=== Provided entries ===
_____
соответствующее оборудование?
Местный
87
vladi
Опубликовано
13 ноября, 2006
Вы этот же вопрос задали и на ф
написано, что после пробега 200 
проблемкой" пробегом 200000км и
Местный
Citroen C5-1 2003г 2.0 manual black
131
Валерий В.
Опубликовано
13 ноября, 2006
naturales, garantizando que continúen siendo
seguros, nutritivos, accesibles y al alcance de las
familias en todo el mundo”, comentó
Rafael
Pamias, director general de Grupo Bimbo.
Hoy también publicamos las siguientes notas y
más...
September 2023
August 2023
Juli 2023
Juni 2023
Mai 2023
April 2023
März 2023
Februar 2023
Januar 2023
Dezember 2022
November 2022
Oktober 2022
_____
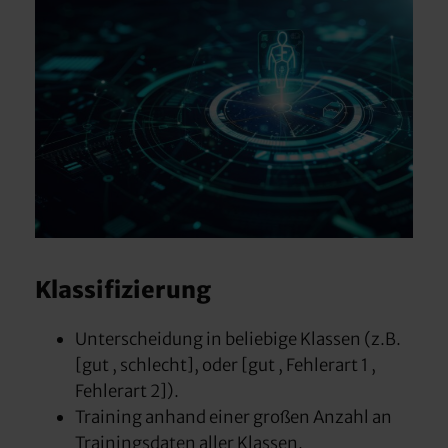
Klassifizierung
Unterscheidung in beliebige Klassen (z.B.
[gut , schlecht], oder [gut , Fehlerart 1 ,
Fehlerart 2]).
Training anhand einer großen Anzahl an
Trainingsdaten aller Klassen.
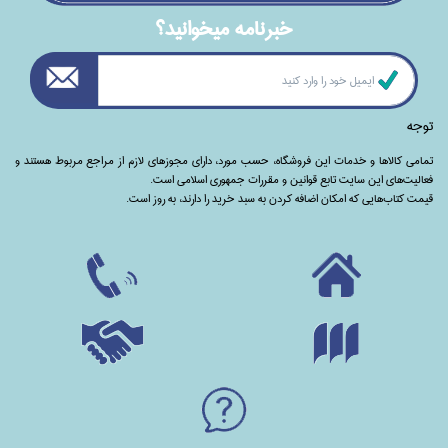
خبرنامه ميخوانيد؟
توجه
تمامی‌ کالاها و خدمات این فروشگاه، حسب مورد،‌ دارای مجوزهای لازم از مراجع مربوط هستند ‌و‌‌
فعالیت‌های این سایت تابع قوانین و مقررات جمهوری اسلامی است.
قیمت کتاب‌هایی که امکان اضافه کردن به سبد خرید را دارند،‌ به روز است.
_____
=== What to do ===
From the entries above, restate word for word the lines from the line containing "August 2023" to the line containing "Oktober 2022", both ends included, and nothing more.

=== Result of the exercise ===
August 2023
Juli 2023
Juni 2023
Mai 2023
April 2023
März 2023
Februar 2023
Januar 2023
Dezember 2022
November 2022
Oktober 2022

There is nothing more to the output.